Благие пожелания
Шрифт:
Бабушка остановилась на секунду, полился тонкой струйкой кипяток из белого фарфорового чайника в любимую голубенькую бабушкину чашку. И опять наставление:
— Запомни, внученька. И никогда не отказывай мужу в этом деле. Мужчинка, он только кажется таким крепким, сильным, грубым. На самом деле он нежный внутри себя и страшно ранимый. Вопрос этот для него первейшей важности. Для его самооценки. Если ему дают женщины, он самец-молодец. Состоялся по всем статьям. Ходит гордый, важный. Ну прямо Кинг-Конг. Так он себя в мире обосновывает. Поэтому все мужики так гордятся своими подвигами. И еще они собственники. Если уж он взял тебя замуж, то считает, что сделал для тебя великое дело. Ну как будто
Женщины в массе своей этого не понимают. И начинают себя оправдывать: «Да он подлец! Да загулял. Да я устала». А того не ведают, что если уж вышла за мужичонку, то не играй с огнем. Это когда идут шуры-муры у вас до свадьбы, тут ты вправе его разжигать. По нашей, женской логике. Так что спать вместе — это первейшее дело…
— Бабушка, вы меня всю в краску вогнали! Даже жарко стало от ваших рассказов! — Галинка отставила чашку с оставшимся чаем в сторону, вытянула ноги в домашних тапочках.
— Внученька, это даже не я вывела. Об этом у мусульман в их главной книге сказано. Что нельзя женщине отказывать мужу. Это грех. Ну, если, конечно, нет каких-то обычных причин…
— Ну хорошо, предположим, вы правы.
— Да какой там предположим! Это и ежу понятно, что права…
— Ну хорошо, — нетерпеливо перебила ее Галинка, — а неужели это единственное условие счастья? Что-то не верится.
— Положим, не единственное. Но главное. Есть, конечно, и другие…
— Какие?
— Мужчине надо готовить. Ты, я вижу, не очень любишь готовить. А зря. Некормленый муж опаснее атомной бомбы. Не зря же у нас в русских народных сказках, когда Иван-царевич приезжает к Бабе-Яге, что она первое делает? Кормит-поит его. А потом, соответственно, спать положит. Может, даже и рядом с собой, — бабулька задорно усмехнулась уголками губ, отпила чаю. — Так-то, Галенька. Рецепт-то вроде простой. А для жизни первейший. Он пришел с работы, как будто из печки выскочил. Весь накаленный, распаренный. А ты его не грузи. Налей пятьдесят грамм. Подай быстро на стол. Он и отмякнет. Успокоится. Замурлыкает. Тут и бери его голыми руками. Слушай его. Это тоже очень важное дело. Слушать мужика. Ему выговориться надо. Накипь слить. Успокоиться.

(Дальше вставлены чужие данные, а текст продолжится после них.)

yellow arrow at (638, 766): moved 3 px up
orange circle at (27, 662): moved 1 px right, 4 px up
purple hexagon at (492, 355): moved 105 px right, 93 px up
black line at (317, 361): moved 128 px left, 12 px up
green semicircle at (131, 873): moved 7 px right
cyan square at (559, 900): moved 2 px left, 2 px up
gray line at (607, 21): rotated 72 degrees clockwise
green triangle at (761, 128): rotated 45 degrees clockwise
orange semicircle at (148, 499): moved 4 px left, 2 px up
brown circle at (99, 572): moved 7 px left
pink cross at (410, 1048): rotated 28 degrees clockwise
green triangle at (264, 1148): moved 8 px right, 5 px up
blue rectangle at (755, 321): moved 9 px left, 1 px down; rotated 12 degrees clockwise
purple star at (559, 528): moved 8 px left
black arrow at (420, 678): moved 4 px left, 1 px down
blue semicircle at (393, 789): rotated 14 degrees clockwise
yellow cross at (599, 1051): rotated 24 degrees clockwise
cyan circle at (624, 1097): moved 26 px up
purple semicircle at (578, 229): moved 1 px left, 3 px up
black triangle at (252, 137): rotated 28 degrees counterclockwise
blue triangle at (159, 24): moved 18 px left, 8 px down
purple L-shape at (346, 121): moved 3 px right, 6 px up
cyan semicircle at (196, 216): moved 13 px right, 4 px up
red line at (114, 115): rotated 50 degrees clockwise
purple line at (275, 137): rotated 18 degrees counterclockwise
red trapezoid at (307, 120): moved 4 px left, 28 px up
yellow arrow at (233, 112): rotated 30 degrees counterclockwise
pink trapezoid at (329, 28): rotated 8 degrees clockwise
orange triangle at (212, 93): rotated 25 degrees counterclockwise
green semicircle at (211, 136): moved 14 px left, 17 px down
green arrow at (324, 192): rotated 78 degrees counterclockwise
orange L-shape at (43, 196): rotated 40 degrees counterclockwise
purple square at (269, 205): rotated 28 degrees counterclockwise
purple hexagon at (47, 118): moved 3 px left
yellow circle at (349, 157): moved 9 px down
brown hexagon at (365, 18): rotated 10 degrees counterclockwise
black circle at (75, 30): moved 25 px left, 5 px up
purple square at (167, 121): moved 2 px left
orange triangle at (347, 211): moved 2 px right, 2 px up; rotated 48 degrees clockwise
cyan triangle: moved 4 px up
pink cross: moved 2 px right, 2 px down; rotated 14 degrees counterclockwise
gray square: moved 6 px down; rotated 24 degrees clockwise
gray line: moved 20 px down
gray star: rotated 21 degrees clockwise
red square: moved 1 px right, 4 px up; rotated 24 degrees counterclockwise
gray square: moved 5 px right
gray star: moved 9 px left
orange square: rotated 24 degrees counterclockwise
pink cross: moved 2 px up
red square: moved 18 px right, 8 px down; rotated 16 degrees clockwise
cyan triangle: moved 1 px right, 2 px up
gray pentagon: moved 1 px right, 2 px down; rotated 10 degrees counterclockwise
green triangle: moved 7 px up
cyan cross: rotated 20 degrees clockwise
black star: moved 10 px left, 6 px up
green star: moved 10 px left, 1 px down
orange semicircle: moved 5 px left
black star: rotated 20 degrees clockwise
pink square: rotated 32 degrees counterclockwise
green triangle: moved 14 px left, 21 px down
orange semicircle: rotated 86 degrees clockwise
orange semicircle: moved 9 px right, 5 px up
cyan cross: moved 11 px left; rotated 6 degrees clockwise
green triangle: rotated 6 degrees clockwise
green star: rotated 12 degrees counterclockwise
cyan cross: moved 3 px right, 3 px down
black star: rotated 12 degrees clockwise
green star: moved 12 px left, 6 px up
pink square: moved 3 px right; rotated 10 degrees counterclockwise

— Да ну, бабушка. Чего там. Он придет и молчит. Слова не вытянешь.
— А это потому, что ты слушать не умеешь! Я заметила! Ты сразу начинаешь его перебивать. Поучать. Вставлять всякие свои замечания. Показывать свое «я». Свой маленький ум. А этого не надо делать. Ты просто слушай его. Поддакивай. Впитывай как губка. Пускай выговорится. Ведь он же у тебя совета не просит. Он сам себе голова. Хозяин семьи. Вы, нынешние, конечно, воспитаны по-другому. Если что, не смолчите. Вот потом и жалуетесь. Пьет с мужиками непонятно где, непонятно с кем. А он туда идет, где слушать умеют. Где его уважают. А бабы — дуры. Все пытаются себя показать, указивки раздают. Бывает, и насмехаются. Вот мужик и замолкает. Не хочет говорить. А нам обидно. На себя обижаться надо. На себя. Подруги…
— Бабушка, дорогая! А как же любовь? Чтоб душа в душу?
— Любовь, она приходит и уходит… О любви разговор отдельный. Я тебе о жизни говорю. Ведь когда долго-долго с человеком живешь, все так притирается, привыкается,
— Как-то у вас все очень просто. Примитивно. Ублажать, кормить, слушать. И больше ничего для жизни не нужно. Может, еще что есть. А, бабуль?
— Еще рожать надо! — бабка перешла к привычному старческому ворчливому тону. — Без этого ничего у вас путного не выйдет.
Галинка вздохнула печально:
— Да я хоть сейчас. Готова уж давно. Но вы же знаете. У нас проблема, — и, пересилив себя, добавила: — с Владом…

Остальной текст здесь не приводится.